Caused by: sun.security.pkcs11.wrapper.PKCS11Exception: CKR_DEVICE_ERROR
at sun.security.pkcs11.wrapper.PKCS11.C_EncryptUpdate(Native Method)
at sun.security.pkcs11.P11Cipher.implUpdate(P11Cipher.java:510)
After much trial and error I found the issue at hand was caused by the security provider being used. Adding the following code segment I output the provider being used and ran it both stand alone and inside glassfish:
System.out.println("--------" + ecipher.getProvider().getName());System.out.println(ecipher.getProvider().getInfo());System.out.println(ecipher.getProvider().getVersion()) System.out.println("--------" + ecipher.getProvider().getName());
System.out.println(ecipher.getProvider().getName());
System.out.println(ecipher.getProvider().getInfo());
System.out.println(ecipher.getProvider().getVersion());
When running stand alone I got the following output:
SunJCE
SunJCE Provider (implements RSA, DES, Triple DES, AES, Blowfish,
ARCFOUR, RC2, PBE, Diffie-Hellman, HMAC)
1.6
Running in glassfish I got:
SunPKCS11-__SUN_SJSAS_internal SunPKCS11-__SUN_SJSAS_internal using library C:\Sun\AppServer\lib\softokn3.dll
I tried prioritizing SunJCE in java.security however the above results did not change.
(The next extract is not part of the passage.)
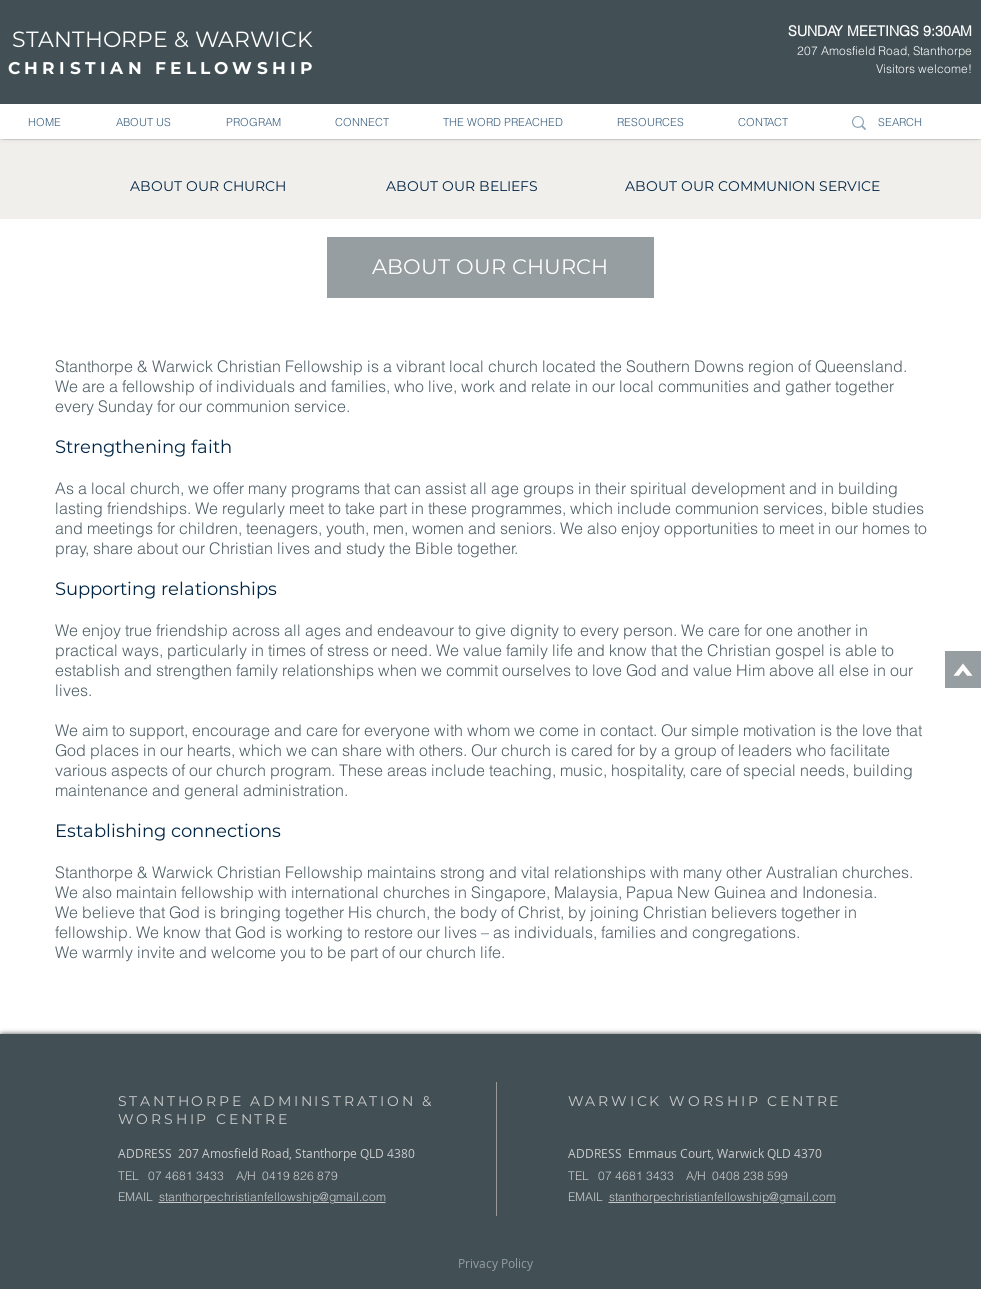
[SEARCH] (909, 122)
Finally I just specified SunJCE in my Cipher.getInstance so:
Cipher.getInstance("DES", "SunJCE");
After that all worked well. A very trivial issue to resolve, however annoying nonetheless.
August 17th, 2009 at 21:01
[...] “JAVA Security Provider Error” from Marc on getting the proper security provider when porting an application from JBoss to [...]
August 19th, 2009 at 03:01
[...] “JAVA Security Provider Error” [...]
August 19th, 2009 at 09:01
[...] “JAVA 安全性提供者错误” 来自 Marc,将应用程序从 JBoss 传输到 GlassFish 时获得合适的安全提供者。 [...]
August 26th, 2009 at 12:05
[...] I googled up for this exception, I found this which is the case when Ciphers are loaded in the [...]
September 9th, 2009 at 16:21
Hi! I was surfing and found your blog post… nice! I love your blog.
Cheers! Sandra. R.
September 17th, 2010 at 16:20
Hi Marc,
Thanks for putting up the solution for the Cipher Issue ,Was quite useful for us in our environment
Best Regards
April 5th, 2011 at 14:06
Thanks for posting this. You saved me!!